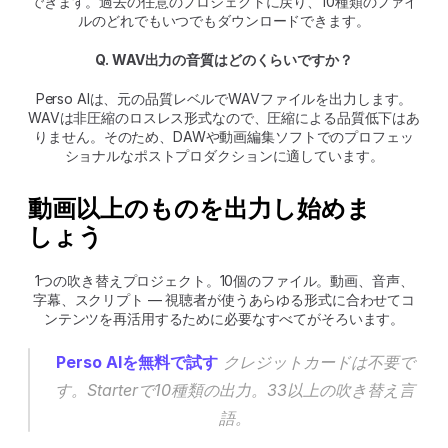
できます。過去の任意のプロジェクトに戻り、10種類のファイ
ルのどれでもいつでもダウンロードできます。
Q. WAV出力の音質はどのくらいですか？
Perso AIは、元の品質レベルでWAVファイルを出力します。
WAVは非圧縮のロスレス形式なので、圧縮による品質低下はあ
りません。そのため、DAWや動画編集ソフトでのプロフェッ
ショナルなポストプロダクションに適しています。
動画以上のものを出力し始めま
しょう
1つの吹き替えプロジェクト。10個のファイル。動画、音声、
字幕、スクリプト — 視聴者が使うあらゆる形式に合わせてコ
ンテンツを再活用するために必要なすべてがそろいます。
Perso AIを無料で試す
 クレジットカードは不要で
す。Starterで10種類の出力。33以上の吹き替え言
語。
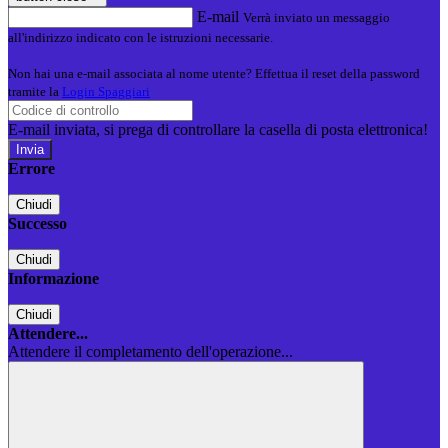
E-mail
Verrà inviato un messaggio
all'indirizzo indicato con le istruzioni necessarie.
Non hai una e-mail associata al nome utente? Effettua il reset della password
tramite la
Login Spaggiari
E-mail inviata, si prega di controllare la casella di posta elettronica!
Errore
Chiudi
Successo
Chiudi
Informazione
Chiudi
Attendere...
Attendere il completamento dell'operazione...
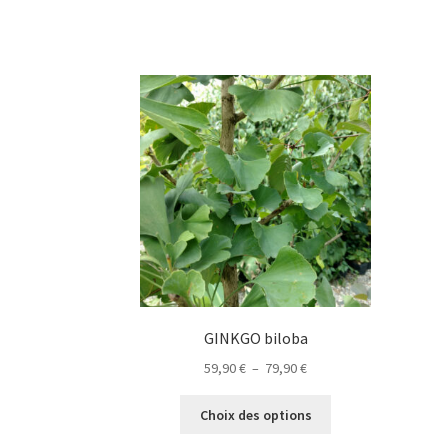
plusieurs
variations.
Les
options
peuvent
être
choisies
sur
la
page
du
produit
GINKGO biloba
Plage
59,90
€
–
79,90
€
de
Ce
prix :
Choix des options
produit
59,90 €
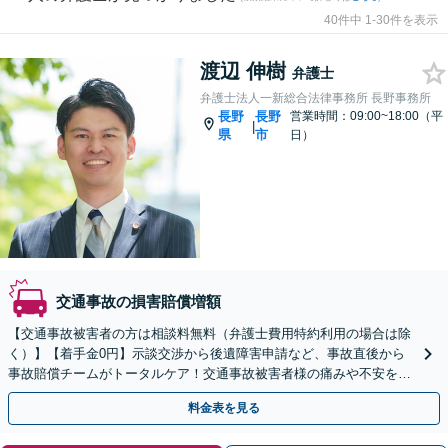
40件中 1-30件を表示
渡辺 伸樹
弁護士
弁護士法人一新総合法律事務所 長野事務所
長野
長野
営業時間：09:00~18:00（平
|
県
市
日）
交通事故の損害賠償増額
【交通事故被害者の方は相談料無料（弁護士費用特約利用の場合は除
く）】【着手金0円】示談交渉から後遺障害申請など、事故直後から
事故賠償チームがトータルケア！交通事故被害者様の痛みや不安を受
け止め、総合的なサポートをさせていただきます。
料金表を見る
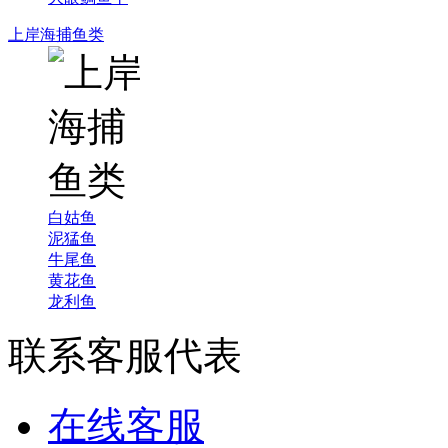
上岸海捕鱼类
白姑鱼
泥猛鱼
牛尾鱼
黄花鱼
龙利鱼
联系客服代表
在线客服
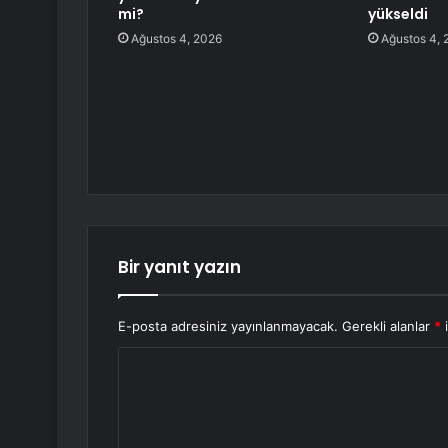
mi?
yükseldi
Ağustos 4, 2026
Ağustos 4, 
Bir yanıt yazın
E-posta adresiniz yayınlanmayacak.
Gerekli alanlar
*
i
Y
o
r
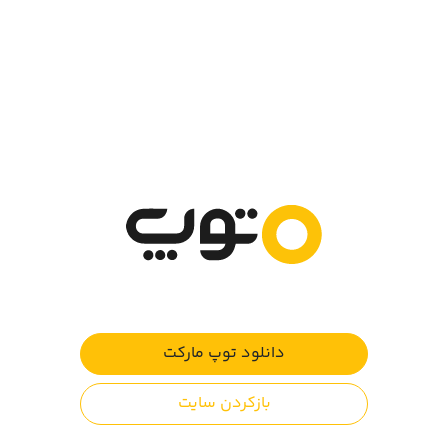
در دو حالت تلاش برای بقا و خلاقیت می‌توان بازی را انجام داد.
حالت اول دارای منابع محدود بوده و برای پیشروی در بازی نیاز
به ساخت ابزارهای مختلف دارید. در حالت دوم منابع نامحدودی
در اختیار دارید که با استفاده از آن می‌توانید ساخت و ساز کنید.
در حالت خلاقیت خطری تهدیدتان نمی‌کند اما در حالت تلاش برای
بقا موجودات ترسناک در شب به شما حمله‌ور می‌شوند.
ویژگی‌ها بازی:
دارای مکان‌های متنوع جنگل، صحرا، غار، آب و ...
قابلیت ساختن هرچیزی با استفاده از بلوک‌ها
تقویت مهارت خلاقیت
دانلود توپ مارکت
والدین عزیز توجه کنند:
بازکردن سایت
در صورت اتصال به اینترنت، در حین بازی تبلیغات اینترنتی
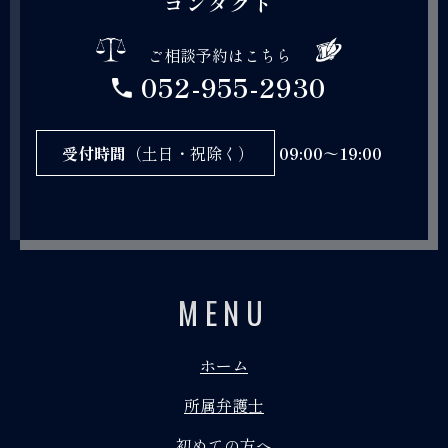
コンタクト
ご相談予約はこちら
052-955-2930
受付時間
（土日・祝除く）
09:00～19:00
MENU
ホーム
所属弁護士
初めての方へ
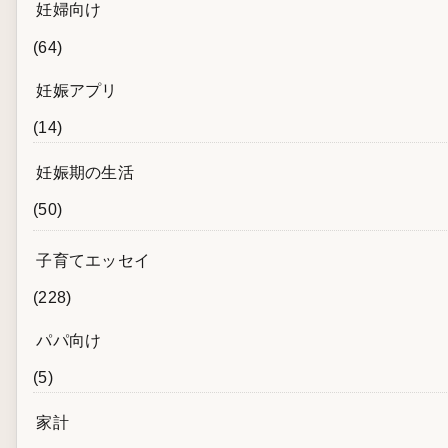
妊婦向け
(64)
妊娠アプリ
(14)
妊娠期の生活
(50)
子育てエッセイ
(228)
パパ向け
(5)
家計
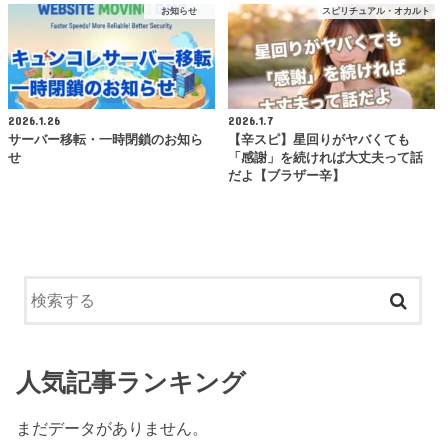
お知らせ
スピリチュアル・オカルト
2026.1.26
2026.1.7
サーバー移転・一時閉鎖のお知ら
【辛スピ】星回りがヤバくても
せ
「感謝」を続ければ大丈夫って話
だよ【ブラザー辛】
人気記事ランキング
まだデータがありません。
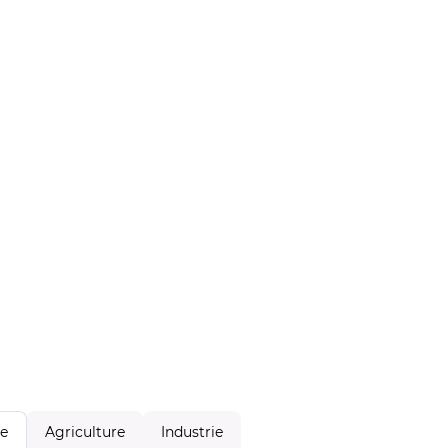
Agriculture
Industrie
le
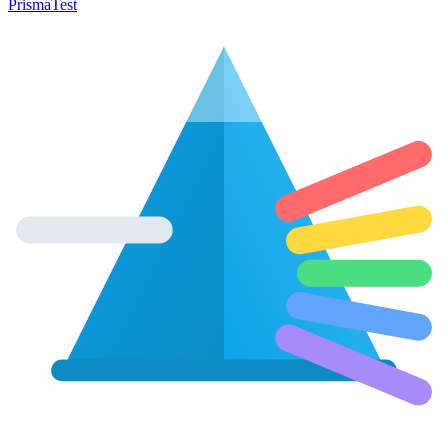
Prisma
Test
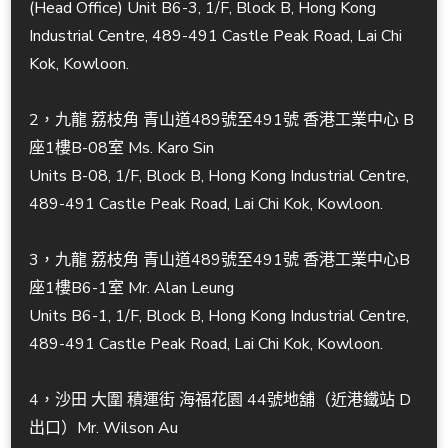
(Head Office) Unit B6-3, 1/F, Block B, Hong Kong
Industrial Centre, 489-491 Castle Peak Road, Lai Chi
Kok, Kowloon.
2，九龍 荔枝角 青山道489號至491號 香港工業中心 B
座1樓B-08室 Ms. Karo Sin
Units B-08, 1/F, Block B, Hong Kong Industrial Centre,
489-491 Castle Peak Road, Lai Chi Kok, Kowloon.
3，九龍 荔枝角 青山道489號至491號 香港工業中心B
座1樓B6-1室 Mr. Alan Leung
Units B6-1, 1/F, Block B, Hong Kong Industrial Centre,
489-491 Castle Peak Road, Lai Chi Kok, Kowloon.
4，沙田 大圍 積運街 海福花園 44號地舖（近港鐵站 D
出口）Mr. Wilson Au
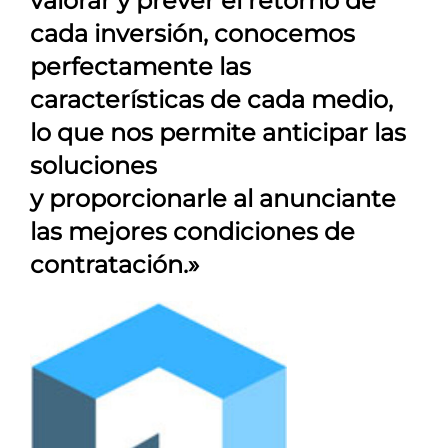
valorar y prever el retorno de
cada inversión, conocemos
perfectamente las
características de cada medio,
lo que nos permite anticipar las
soluciones
y proporcionarle al anunciante
las mejores condiciones de
contratación.»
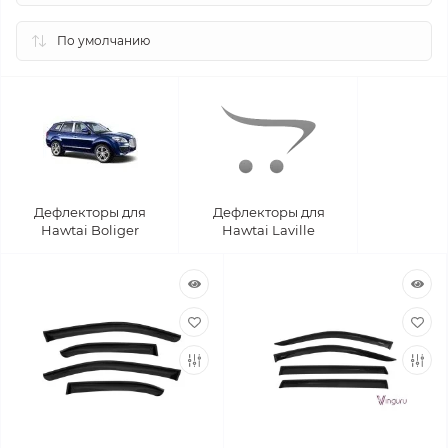
Дефлекторы для
Дефлекторы для
Hawtai Boliger
Hawtai Laville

■ ■ ■ ■ ■

:: Requirement ::
Only one thing is wanted here, an exact copy of the lines from the first line above through the line containing "クレジットカードは不要で", minus any picture.

:: Solution to this task ::
できます。過去の任意のプロジェクトに戻り、10種類のファイ
ルのどれでもいつでもダウンロードできます。
Q. WAV出力の音質はどのくらいですか？
Perso AIは、元の品質レベルでWAVファイルを出力します。
WAVは非圧縮のロスレス形式なので、圧縮による品質低下はあ
りません。そのため、DAWや動画編集ソフトでのプロフェッ
ショナルなポストプロダクションに適しています。
動画以上のものを出力し始めま
しょう
1つの吹き替えプロジェクト。10個のファイル。動画、音声、
字幕、スクリプト — 視聴者が使うあらゆる形式に合わせてコ
ンテンツを再活用するために必要なすべてがそろいます。
Perso AIを無料で試す
 クレジットカードは不要で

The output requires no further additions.